Dazu von mir als ehemaliges CSU-Mitglied Folgendes:

Das war kein Geschlossenheitsproblem. Vielmehr hatte die Union zwei „Kanzlerkandidaten“: Laschet und Söder. Eine Migrationspolitik unter Merkel gab es faktisch nicht. Auf EU-Ebene hat Merkel Deutschland mit ihren einsamen Entscheidungen isoliert. Daran ändert eine nachträgliche Geschlossenheit der Union nichts.

Richtig ist, dass die deutschen Alleingänge zu immer stärkerer Kritik anderer EU-Staaten führen. Auch das Energiechaos ist bereits unter Merkel angelegt gewesen. Wer aus Atomkraft und kurz danach aus faktisch allen fossilen Energieträgern aussteigt, schafft europaweit Probleme. Wenn dann noch Sanktionen gegen Lieferanten der „Brückenenergie“ Gas hinzukommen, ist das Chaos perfekt.

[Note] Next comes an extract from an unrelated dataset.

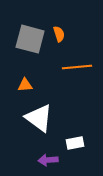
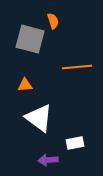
orange semicircle: moved 6 px left, 13 px up
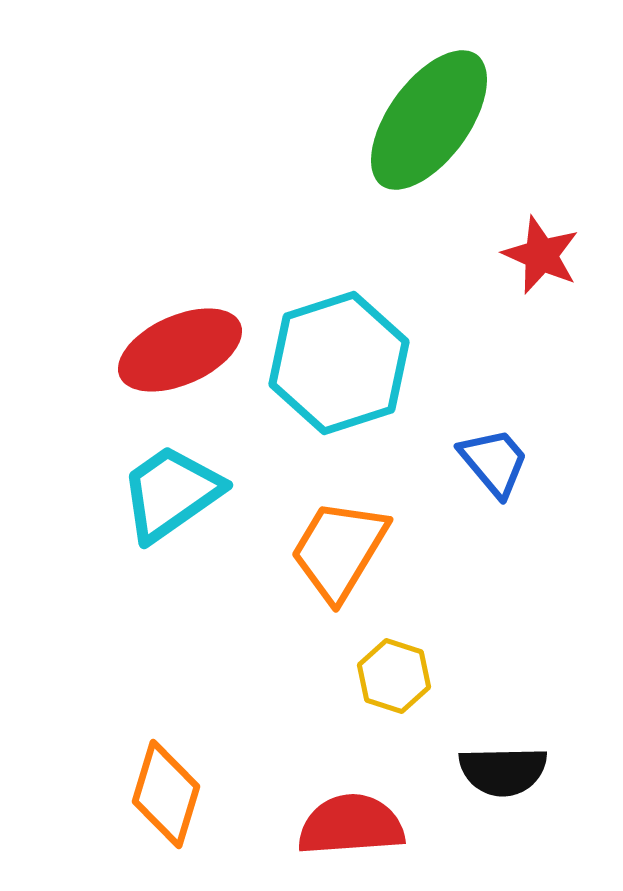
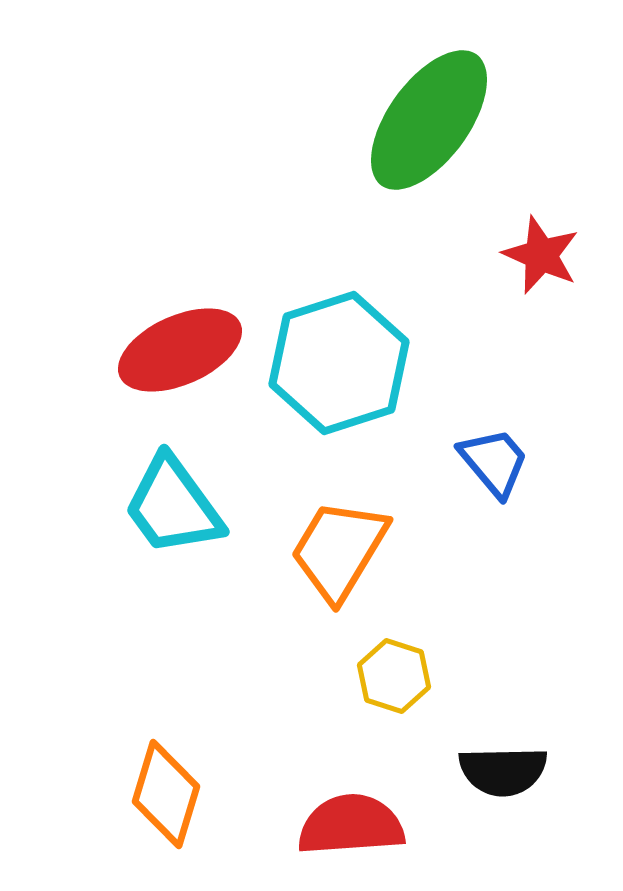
cyan trapezoid: moved 2 px right, 13 px down; rotated 91 degrees counterclockwise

Die Stromerzeugungsverfahren sind in den Ländern unterschiedlich angelegt. Das bedeutet, dass in der EU Maßnahmen eines großen industriellen Mitgliedslandes immer Auswirkungen auf die anderen Mitgliedsländer haben. Die Abhängigkeiten untereinander sind zu stark, als dass ein Land die Richtung vorgeben könnte. Die Integrationspolitik ist hingegen nicht so weit vorgeschritten, dass die Dominanz eines Landes andere Länder in Linie zwingt. Das gilt für die Migrationspolitik wie für die Energieversorgung.

Wenn nun die Union und vor allem Söder urplötzlich gegen die Grünen wettert, so wettert er gegen die unkritische Haltung der Union gegenüber den Grünen, die Ideologie gegen Realität setzen. Und das hat die Union durchgängig mitgemacht. Das kommt davon, wenn man nicht das Wohl des Landes, sondern Machterhalt um jeden Preis zum Leitbild tragweiter Entscheidungen macht. Die Schwachstellen treten jetzt in der Krise – die wievielte? – deutlich zu Tage.

Es war auch die Union, insbesondere Schäuble, der in der Griechenland-Krise, die Griechen zum Verbleib im Euro zwang und den Griechen derart harte Maßnahmen – kontrolliert von der Troika – aufzwang, wie den Verkauf von Häfen an die Chinesen. Der ehemalige griechische Finanzminister Varoufakis singt hiervon ganze „Lieder“. Wie würden die damaligen Auflagen wohl unter heutigen Bedingungen beurteilt? Und in dieser Krise damals mussten die Griechen als Küstenland Migrantenströme verkraften. Die wirre Politik der Union hat erst die Situation geschaffen, dass es den „armen“ Süden gibt.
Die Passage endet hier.